Data shown >>

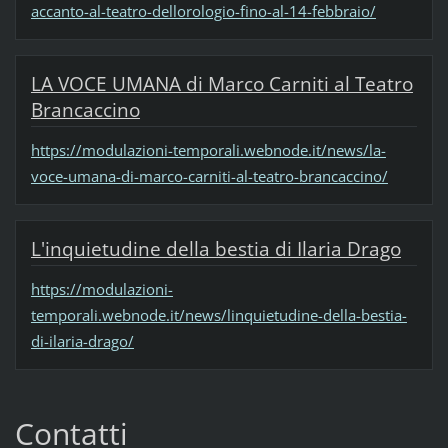
accanto-al-teatro-dellorologio-fino-al-14-febbraio/
LA VOCE UMANA di Marco Carniti al Teatro
Brancaccino
https://modulazioni-temporali.webnode.it/news/la-
voce-umana-di-marco-carniti-al-teatro-brancaccino/
L'inquietudine della bestia di Ilaria Drago
https://modulazioni-
temporali.webnode.it/news/linquietudine-della-bestia-
di-ilaria-drago/
Contatti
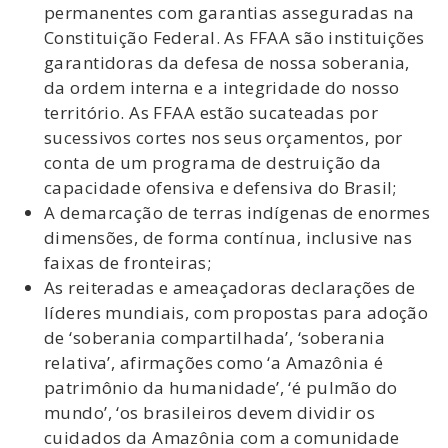
permanentes com garantias asseguradas na
Constituição Federal. As FFAA são instituições
garantidoras da defesa de nossa soberania,
da ordem interna e a integridade do nosso
território. As FFAA estão sucateadas por
sucessivos cortes nos seus orçamentos, por
conta de um programa de destruição da
capacidade ofensiva e defensiva do Brasil;
A demarcação de terras indígenas de enormes
dimensões, de forma contínua, inclusive nas
faixas de fronteiras;
As reiteradas e ameaçadoras declarações de
líderes mundiais, com propostas para adoção
de ‘soberania compartilhada’, ‘soberania
relativa’, afirmações como ‘a Amazônia é
patrimônio da humanidade’, ‘é pulmão do
mundo’, ‘os brasileiros devem dividir os
cuidados da Amazônia com a comunidade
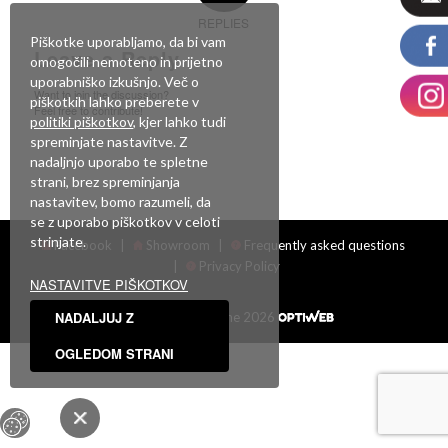
REPLIES
Piškotke uporabljamo, da bi vam
Leave a Reply
omogočili nemoteno in prijetno
uporabniško izkušnjo. Več o
Want to join the discussion?
piškotkih lahko preberete v
Feel free to contribute!
politiki piškotkov
, kjer lahko tudi
spreminjate nastavitve. Z
You must be
logged in
to post a comment.
nadaljnjo uporabo te spletne
strani, brez spreminjanja
nastavitev, bomo razumeli, da
se z uporabo piškotkov v celoti
strinjate.
Facebook
|
Showroom
|
Frequently asked questions
|
Privacy Policy
NASTAVITVE PIŠKOTKOV
NADALJUJ Z
Vse pravice pridržane 2026
OGLEDOM STRANI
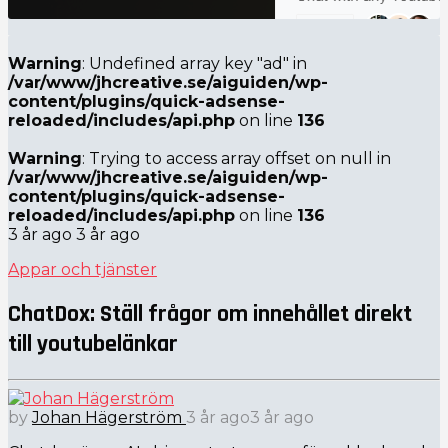
Warning
: Undefined array key "ad" in
/var/www/jhcreative.se/aiguiden/wp-
content/plugins/quick-adsense-
reloaded/includes/api.php
on line
136
Warning
: Trying to access array offset on null in
/var/www/jhcreative.se/aiguiden/wp-
content/plugins/quick-adsense-
reloaded/includes/api.php
on line
136
3 år ago
3 år ago
Appar och tjänster
ChatDox: Ställ frågor om innehållet direkt
till youtubelänkar
by
Johan Hägerström
3 år ago
3 år ago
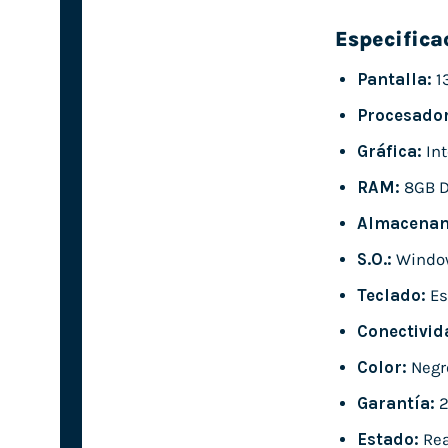
Especifica
Pantalla:
13
Procesador
Gráfica:
Int
RAM:
8GB 
Almacenam
S.O.:
Window
Teclado:
Es
Conectivid
Color:
Negr
Garantía:
2
Estado:
Rea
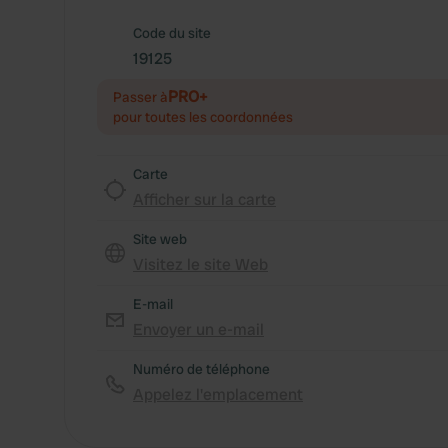
Code du site
19125
PRO+
Passer à
pour toutes les coordonnées
Carte
Afficher sur la carte
Site web
Visitez le site Web
E-mail
Envoyer un e-mail
Numéro de téléphone
Appelez l'emplacement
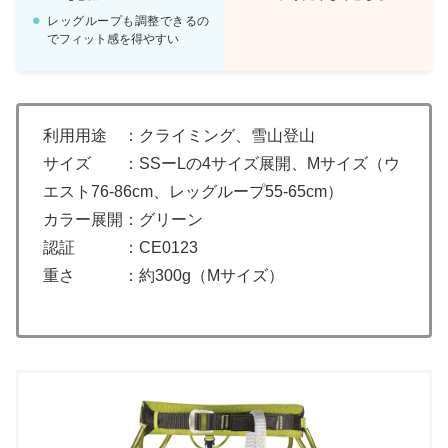
レッグループも調整できるの
でフィット感を得やすい
利用用途 ：クライミング、雪山登山
サイズ ：SSーLの4サイズ展開、Mサイズ（ウ
エスト76-86cm、レッグループ55-65cm）
カラー展開：グリーン
認証 ：CE0123
重さ ：約300g（Mサイズ）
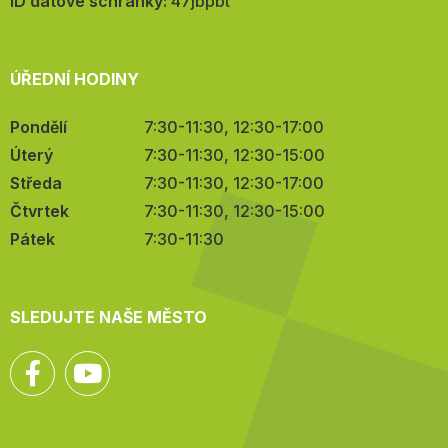
mail:
ID datové schránky:
47jbpbt
ÚŘEDNÍ HODINY
Pondělí
7:30-11:30, 12:30-17:00
Úterý
7:30-11:30, 12:30-15:00
Středa
7:30-11:30, 12:30-17:00
Čtvrtek
7:30-11:30, 12:30-15:00
Pátek
7:30-11:30
SLEDUJTE NAŠE MĚSTO
Facebook
YouTube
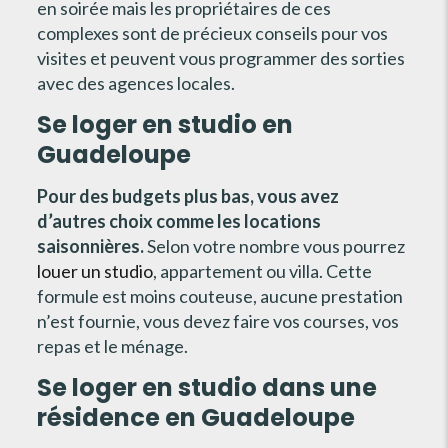
en soirée mais les propriétaires de ces
complexes sont de précieux conseils pour vos
visites et peuvent vous programmer des sorties
avec des agences locales.
Se loger en studio en
Guadeloupe
Pour des budgets plus bas, vous avez
d’autres choix comme les locations
saisonnières.
Selon votre nombre vous pourrez
louer un studio
, appartement ou villa. Cette
formule est moins couteuse, aucune prestation
n’est fournie, vous devez faire vos courses, vos
repas et le ménage.
Se loger en studio dans une
résidence en Guadeloupe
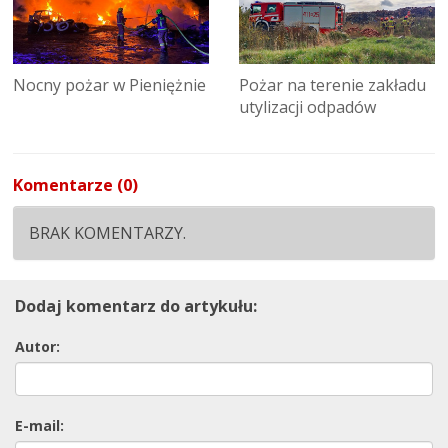
Nocny pożar w Pieniężnie
Pożar na terenie zakładu
utylizacji odpadów
Komentarze (0)
BRAK KOMENTARZY.
Dodaj komentarz do artykułu:
Autor:
E-mail:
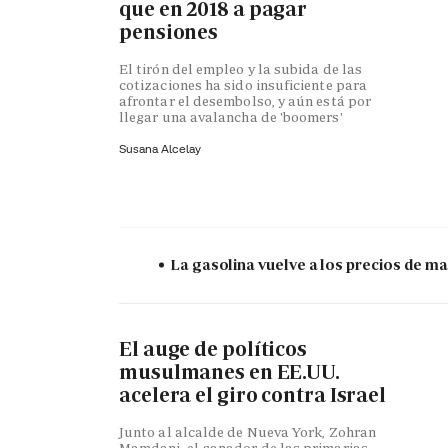
que en 2018 a pagar
pensiones
El tirón del empleo y la subida de las
cotizaciones ha sido insuficiente para
afrontar el desembolso, y aún está por
llegar una avalancha de 'boomers'
Susana Alcelay
La gasolina vuelve a los precios de mar
El auge de políticos
musulmanes en EE.UU.
acelera el giro contra Israel
Junto al alcalde de Nueva York, Zohran
Mamdani, el ganador de las primarias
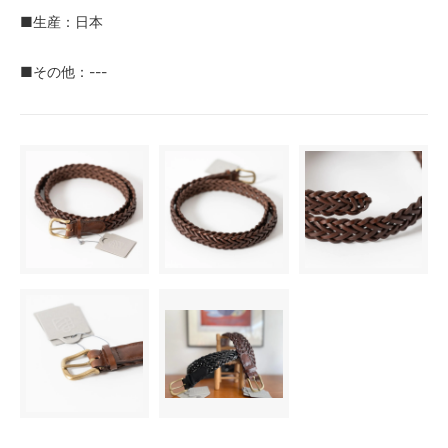
■生産：日本
■その他：---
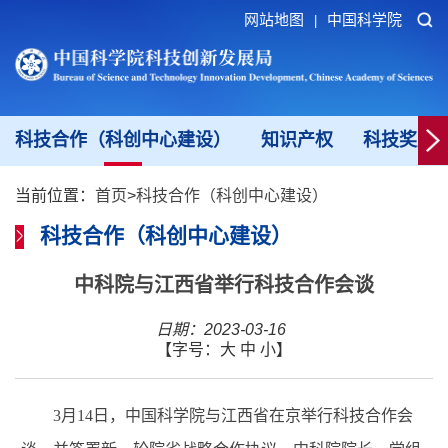
网站地图
中国科学院
|
科技合作（科创中心建设）
知识产权
科技奖励
当前位置：
首页
>
科技合作（科创中心建设）
科技合作（科创中心建设）
中科院与江西省举行科技合作会谈
日期：2023-03-16
【字号：
大
中
小
】
3月14日，中国科学院与江西省在京举行科技合作会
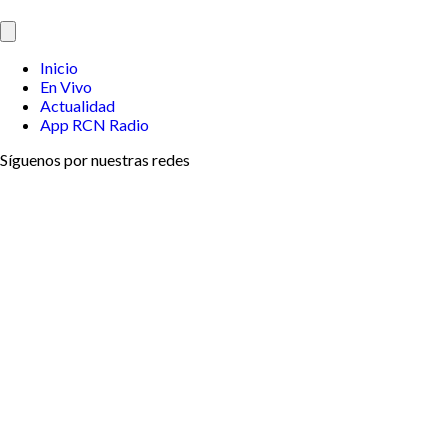
Inicio
En Vivo
Actualidad
App RCN Radio
Síguenos por nuestras redes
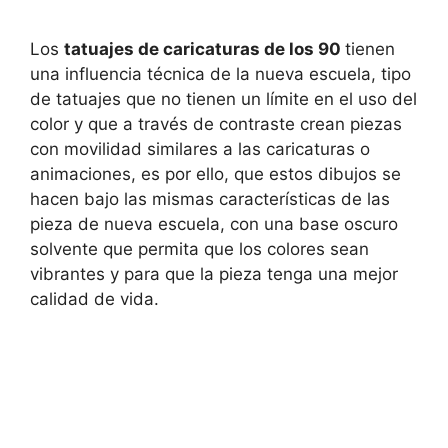
Los
tatuajes de caricaturas de los 90
tienen
una influencia técnica de la nueva escuela, tipo
de tatuajes que no tienen un límite en el uso del
color y que a través de contraste crean piezas
con movilidad similares a las caricaturas o
animaciones, es por ello, que estos dibujos se
hacen bajo las mismas características de las
pieza de nueva escuela, con una base oscuro
solvente que permita que los colores sean
vibrantes y para que la pieza tenga una mejor
calidad de vida.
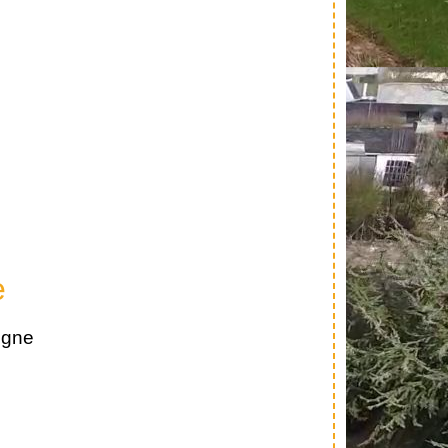
e
igne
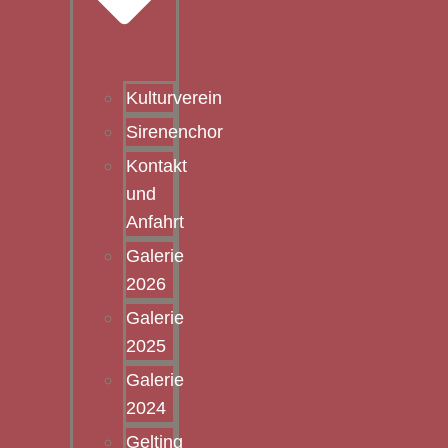
Kulturverein
Sirenenchor
Kontakt
und
Anfahrt
Galerie
2026
Galerie
2025
Galerie
2024
Gelting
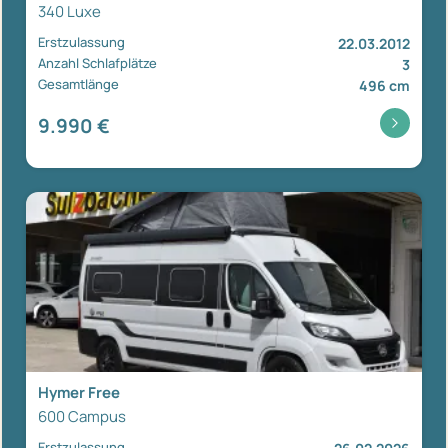
340 Luxe
Erstzulassung
22.03.2012
Anzahl Schlafplätze
3
Gesamtlänge
496 cm
9.990 €
Hymer Free
600 Campus
Erstzulassung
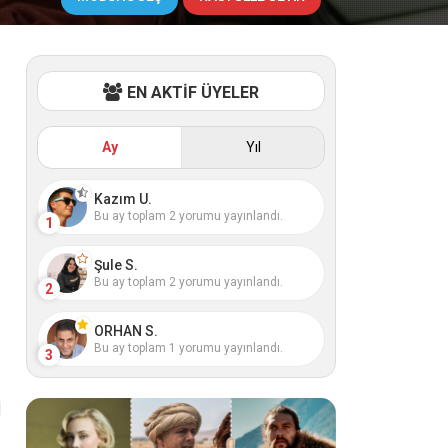
EN AKTİF ÜYELER
Ay
Yıl
Kazım U.
Bu ay toplam 2 yorumu yayınlandı.
1
Şule S.
Bu ay toplam 2 yorumu yayınlandı.
2
ORHAN S.
Bu ay toplam 1 yorumu yayınlandı.
3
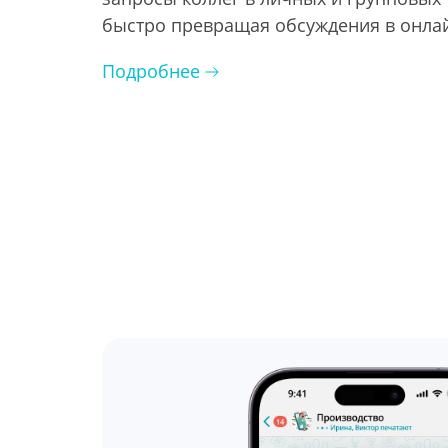
быстро превращая обсуждения в онлай
Подробнее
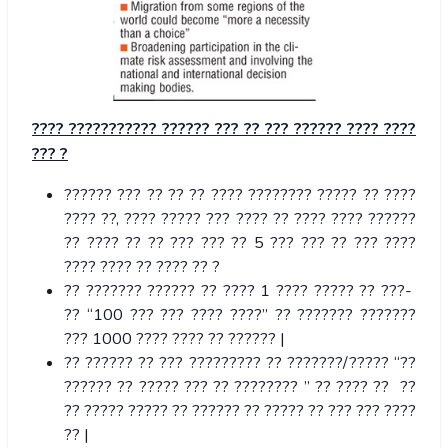
????
???????????
??????
???
??
???
??????
????
????
??? ?
?????? ??? ?? ?? ?? ???? ???????? ????? ?? ????
???? ??, ???? ????? ??? ???? ?? ???? ???? ??????
?? ???? ?? ?? ??? ??? ?? 5 ??? ??? ?? ??? ????
???? ???? ?? ???? ?? ?
?? ??????? ?????? ?? ???? 1 ???? ????? ?? ???-
?? “100 ??? ??? ???? ????” ?? ??????? ???????
??? 1000 ???? ???? ?? ?????? |
?? ?????? ?? ??? ????????? ?? ???????/????? “??
?????? ?? ????? ??? ?? ???????? ” ?? ???? ?? ??
?? ????? ????? ?? ?????? ?? ????? ?? ??? ??? ????
?? |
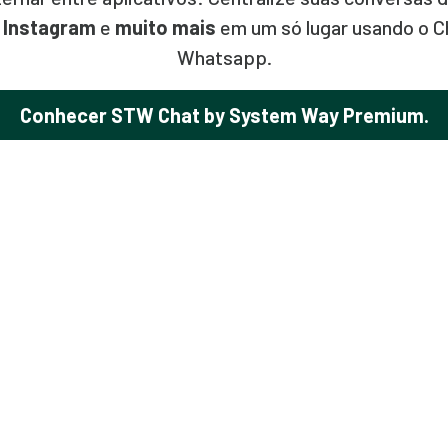
,
Instagram
e
muito mais
em um só lugar usando o C
Whatsapp.
Conhecer STW Chat by System Way Premium.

What the task requires >> In the records above, everything from the line with "faixas de fronteiras;" down to the line with "se z uporabo piškotkov v celoti" must be duplicated exactly, both lines kept. Leave no pictures in.

Reply to the task >>
faixas de fronteiras;
As reiteradas e ameaçadoras declarações de
líderes mundiais, com propostas para adoção
de ‘soberania compartilhada’, ‘soberania
relativa’, afirmações como ‘a Amazônia é
patrimônio da humanidade’, ‘é pulmão do
mundo’, ‘os brasileiros devem dividir os
cuidados da Amazônia com a comunidade
REPLIES
Piškotke uporabljamo, da bi vam
Leave a Reply
omogočili nemoteno in prijetno
uporabniško izkušnjo. Več o
Want to join the discussion?
piškotkih lahko preberete v
Feel free to contribute!
politiki piškotkov
, kjer lahko tudi
spreminjate nastavitve. Z
You must be
logged in
to post a comment.
nadaljnjo uporabo te spletne
strani, brez spreminjanja
nastavitev, bomo razumeli, da
se z uporabo piškotkov v celoti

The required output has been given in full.